(Task)
Every line from the one with "pyautogui.click(x=<x>, y=<y>)" through the last line below should be repeated exactly; pictures stay out of the copy.

Start of Working data

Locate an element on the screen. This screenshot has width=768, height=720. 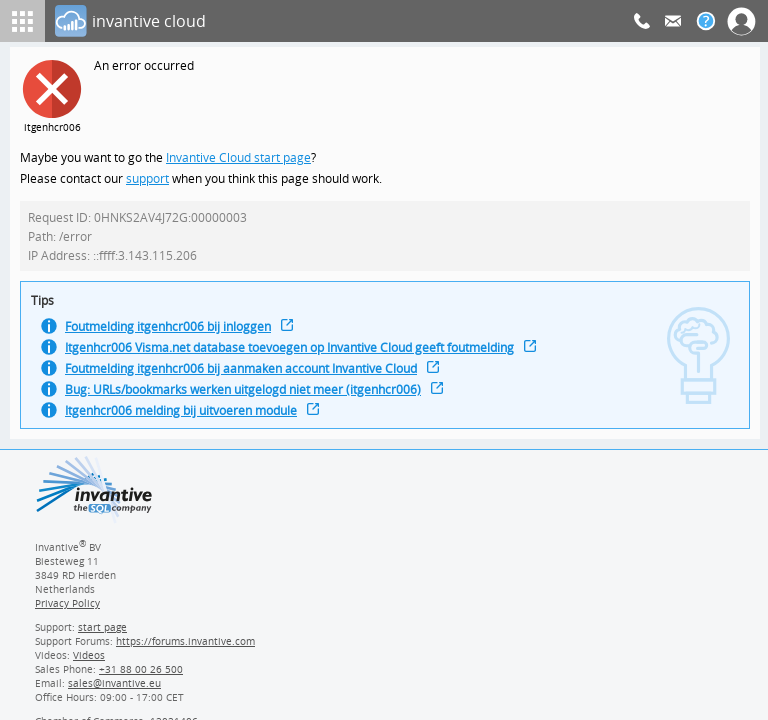
Foutmelding itgenhcr006 bij aanmaken account Invantive Cloud is located at coordinates (249, 377).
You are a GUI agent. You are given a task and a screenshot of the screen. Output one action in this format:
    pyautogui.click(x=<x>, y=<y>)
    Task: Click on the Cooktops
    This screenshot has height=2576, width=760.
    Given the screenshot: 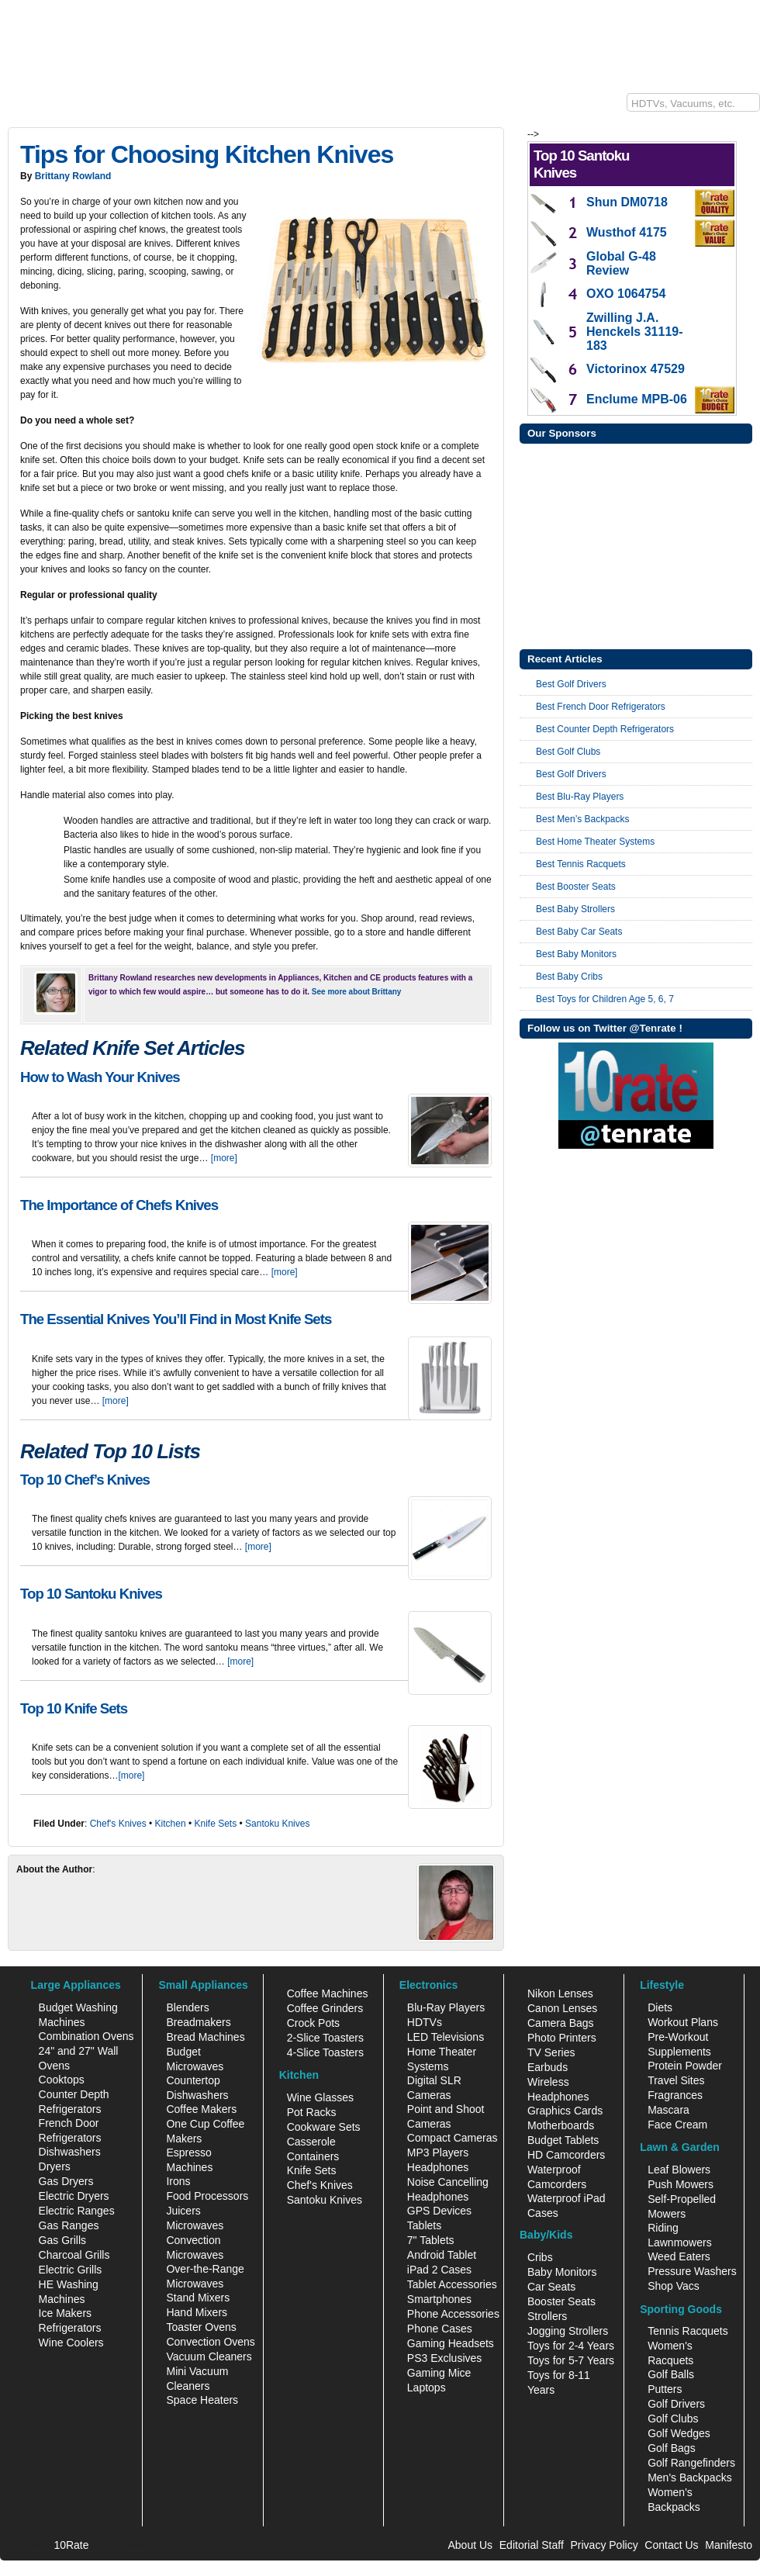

End of Working data

(Written solution)
    pyautogui.click(x=<x>, y=<y>)
    Task: Click on the Cooktops
    This screenshot has height=2576, width=760.
    Given the screenshot: 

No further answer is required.